ABD’de İsrail’e kitlesel destek daha çok “Beyaz Evanjelikler”in bir alt kümesi olan “Hıristiyan Siyonistler”den geliyor. İsrail’e destek oranları yaşlı katmanlardan genç katmanlara doğru inildikçe seyrelip azalıyor. İsrail için kötü haber: Beyaz Evanjelik nüfus erime sürecine girmiş bulunuyor. İnançsal nüfus değişimleri İsrail’in zemin kaybetmeye başladığını gösteriyor.
ABD Kongresi’ndeki Demokratlar ile genç Demokratlar arasında İsrail’e desteğin sorgulanıyor olmasıysa hem yenidir, hem de önemli bir gelişmedir. Bu iki gelişmenin yerleşik Demokrat Parti kuruluşunun İsrail yanlısı politikaları üzerinde baskı oluşturmaya başladığı söylenebilir.
Biden yönetimi daha önce Dış İşleri Bakanlığının resmi açıklamalarında “ateşkes” ve “gerginliği azaltma” tabirlerinin kullanılmasını bile kısıtlamıştı. Biden’ın bu tutumunu terk etmesinde içeriden gelen baskılar etkili oldu. Biden’ın yeni oyunuysa bir taraftan ateşkes istiyormuş gibi davranmak, diğer taraftan silah sevkiyatını sürdürerek Netanyahu’nun ateşkes girişimlerini baltalamasını sağlamak oldu. Biden, Netanyahu’ya durması için sebep vermedi.
Kampüsleri sarsan öğrenci hareketlerinin yanı sıra Demokratlar’ın müttefiki sayılan işçi sendikaları da İsrail’e silah sevkiyatının durdurulması için çağrılar yapıyorlar. Buna rağmen, Biden yönetimi soykırımı körükleyen askerî, siyasî ve diplomatik yardımı ısrarla devam ettiriyor. İşçi sendikalarıyla Demokratlar arasında makasın açılıyor olması da yeni bir gelişme.
İsrail’in Lübnan’ı da bombalamaya başlaması üzerine “Birleşik Elektrik İşçileri Sendikası (UE)” yaptığı açıklamayla Biden’ın İsrail’e askerî yardımı derhal kesmesi için çağrı yaptı. Açıklamada İsrail’in ABD’den aldığı milyarlarca dolarlık silah ve askeri fonla Lübnanlı sivilleri katlettiğine dikkat çekiliyordu. Sendikanın lideri Carl Rosen “Jacobin” dergisine verdiği mülakattaysa İsrail’e sorgusuz sualsiz destek politikalarının değiştirilmesi için baskı oluşturabilecek bir karşı-güce acilen ihtiyaç olduğunu dile getiriyordu. Carl Rosen, İsrail için ayrıca şöyle diyordu:
“On yıllardır Orta Doğu’da bizim Pitbull’umuz oldular ve onları dizginleme sorumluluğumuz var. Bunun henüz gerçekleşmemiş olmasının nedeni iç politik kaygılar ve on binlerce insanın ölümünden kirli kârlar elde eden askerî-endüstriyel kompleksin çıkarlarıdır.”

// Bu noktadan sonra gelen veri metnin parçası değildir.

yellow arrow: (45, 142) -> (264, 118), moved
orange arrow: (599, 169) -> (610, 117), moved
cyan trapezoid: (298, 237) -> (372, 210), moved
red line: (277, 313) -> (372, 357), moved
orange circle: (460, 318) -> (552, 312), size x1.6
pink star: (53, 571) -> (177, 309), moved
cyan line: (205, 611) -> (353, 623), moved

ABD’de her Başkan ikinci dönemini tamamlamak suretiyle siyasi hayatını noktalamak ister. Biden, partisinin ön seçimlerinde rakipleriyle yarışarak ikinci kez Başkan adaylığını kazanmış bulunuyordu. Ne ki Biden, zihinsel ve biyolojik performansının yetersiz olduğu gerekçesiyle büyük bağışçılardan ve liberal ana akım medyadan gelen şiddetli tepkiler yüzünden Başkan adaylığından çekilmek zorunda bırakıldı. İkinci dönem Başkanlık hayali kuran Biden, Kamala Harris’in ön seçimsiz ABD Başkan adaylığını elde etmesini içine sindirememiş olabilir.
İsrail’e silah sevkiyatının devam etmesi, ateşkesin sağlanmaması, üstelik Netanyahu’nun Lübnan’a saldırarak savaşı genişletmesi Başkan seçilebilmesi için salıncak eyaletlerde kazanmaya ihtiyacı olan Kamala Harris’in elini zayıflatıyor. Ocak 2025’te siyasî hayatı son bulacak olan Biden’ın İsrail’i ateşkese zorlamaktan imtina etmesi, Harris’in kazanmasını pek de umursamadığının bir işareti. Dahası, karı-koca Biden’lar Harris’in kampanyasında da görünmüyorlar. Harris de Biden’ların görünmüyor olmasını umursuyormuş gibi durmuyor.
Kritik seçim dengeleri sebebiyle, İsrail’i durduracak bir ateşkes Harris’i rahatlatacaktır. Böyle bir gelişme, Harris yararına seçimlerin sonuçlarını etkileyen bir “Ekim Süprizi” olacaktır. Netanyahu’nun petrol fiyatlarının yükselmesine yol açacak nitelikte savaşı tırmandırmasıysa Trump’ın işine gelecektir. Biden, Kamala Harris’i rahatlatmak istiyor mu, orası biraz şüpheli.